When I was a kid, my mom gave me enough candy to give to my entire 4th-grade class. I cannot remember what holiday it was, but it was so fun to share what had been given to me with others. With that gesture, my mom taught me more about living out my faith and leadership than I learned in Bible college, Seminary, and Grad School combined. Here is the lesson:
“Freely you have received, freely give.” These words were spoken by Jesus right before he sent his friends on a trip to “give” the good news and power of God to others. The nature of our faith in Christ might not have any better expression than that is found in these six words.
What God has so generously given, and you have grabbed hold of with your heart, mind, and hands, now go give that away, just like He did. I am always inspired and cut by those six words.
If it were broken-down, it would look like this:
“What you did not deserve, I provided for you in abundance, you took hold of it, immersing yourself in it, and now go give to others what they do not deserve so they can take hold of it.” - Jesus.
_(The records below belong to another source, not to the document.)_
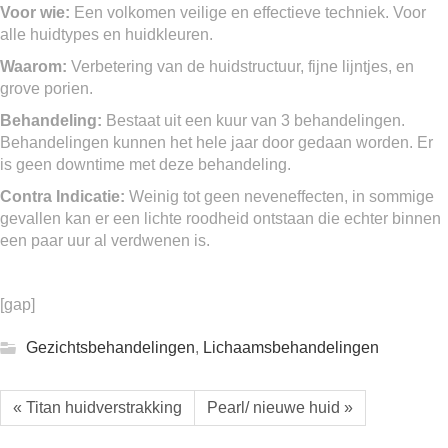
Voor wie:
Een volkomen veilige en effectieve techniek. Voor
alle huidtypes en huidkleuren.
Waarom:
Verbetering van de huidstructuur, fijne lijntjes, en
grove porien.
Behandeling:
Bestaat uit een kuur van 3 behandelingen.
Behandelingen kunnen het hele jaar door gedaan worden. Er
is geen downtime met deze behandeling.
Contra Indicatie:
Weinig tot geen neveneffecten, in sommige
gevallen kan er een lichte roodheid ontstaan die echter binnen
een paar uur al verdwenen is.
[gap]
Gezichtsbehandelingen
,
Lichaamsbehandelingen
« Titan huidverstrakking
Pearl/ nieuwe huid »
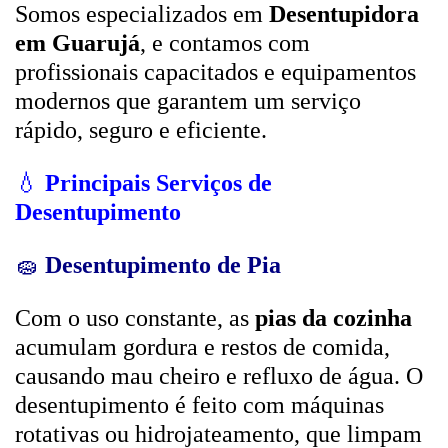
Somos especializados em
Desentupidora
em Guarujá
, e contamos com
profissionais capacitados e equipamentos
modernos que garantem um serviço
rápido, seguro e eficiente.
💧
Principais Serviços de
Desentupimento
🧽
Desentupimento de Pia
Com o uso constante, as
pias da cozinha
acumulam gordura e restos de comida,
causando mau cheiro e refluxo de água. O
desentupimento é feito com máquinas
rotativas ou hidrojateamento, que limpam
“Freely you have received, freely give.”
The nature of Christian faith is not religious in nature but is relationally responsive and then relationally generous. It looks like this. What has been done to and for you must go through you, to and for others. What you have been given is to be shared. What you have been provided with must be used to provide. The Bible’s way of saying it: “We love because he loved us first. Freely you have received, freely give.”
If you are just now finding us, welcome! But if you have traveled along with us, you know that God is inviting us to be his friends (freely you received) and then to be his partner (freely give) and that this invite stretches to the entirety of the Bible. The entirety of living a Christian life is in saying “yes” to these invitations.
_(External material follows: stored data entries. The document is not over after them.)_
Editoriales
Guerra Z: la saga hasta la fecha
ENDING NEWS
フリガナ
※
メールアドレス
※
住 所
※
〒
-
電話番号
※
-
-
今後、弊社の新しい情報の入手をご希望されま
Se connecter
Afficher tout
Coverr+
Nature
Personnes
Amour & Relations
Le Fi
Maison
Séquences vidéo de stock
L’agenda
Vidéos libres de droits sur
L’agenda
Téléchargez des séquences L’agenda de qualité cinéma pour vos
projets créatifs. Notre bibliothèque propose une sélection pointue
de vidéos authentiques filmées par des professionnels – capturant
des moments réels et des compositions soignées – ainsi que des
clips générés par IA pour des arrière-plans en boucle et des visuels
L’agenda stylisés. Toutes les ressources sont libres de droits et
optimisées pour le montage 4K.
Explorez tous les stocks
This is not only the nature of our relationship with God; it is also the nature of what makes a great leader. Power, influence, status, success, and accumulation are not the goal of a Jesus-style leadership but rather generosity. More than that, a generosity that recognizes the generosity of God to us and then stewards that generosity to others.
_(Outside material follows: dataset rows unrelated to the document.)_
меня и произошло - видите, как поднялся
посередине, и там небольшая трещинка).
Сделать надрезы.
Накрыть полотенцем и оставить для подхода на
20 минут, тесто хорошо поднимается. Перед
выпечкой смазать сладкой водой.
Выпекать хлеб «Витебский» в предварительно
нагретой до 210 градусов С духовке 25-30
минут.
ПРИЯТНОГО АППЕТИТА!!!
Let me see if I can wrap this up with a couple of strategic insights. First, great leadership’s lasting impact is found in what we give away, not in what we accumulate. This is a bit counterintuitive. Getting is the battle cry of the human heart. Get love, get wealth, get power, get status, get, get, get. I was in another country and sharing American candy (this is like gold there), and some fell on the floor; I watched people dive, wrestle and begin to be aggressive in the “getting.” In contrast, several parents said, I am not eating mine; I want to GIVE it to my kids and their friends. In God’s economy, getting is for giving.
Second, this was not some divine pearl of wisdom Jesus was dropping on his friends, but rather, this was a part of their training. He was teaching them to be the kind of leader who gives generously because he has received generously. What Jesus was saying was, “You guys are getting ready to go, and as you go, the strength you have in going will be in giving what you have received.” This is training for leadership.
What would happen if you took the words of Jesus and embraced them with abandon? Let me rephrase his words one more time: I have given you love, give love away. I have given you grace, give grace away. I have given you hope, give hope away. I have given you the Son of God, give the Son of God away. Add your own list of God’s generous gifts and use this sentence:
God has given me _____, and it is my turn to give _____ away.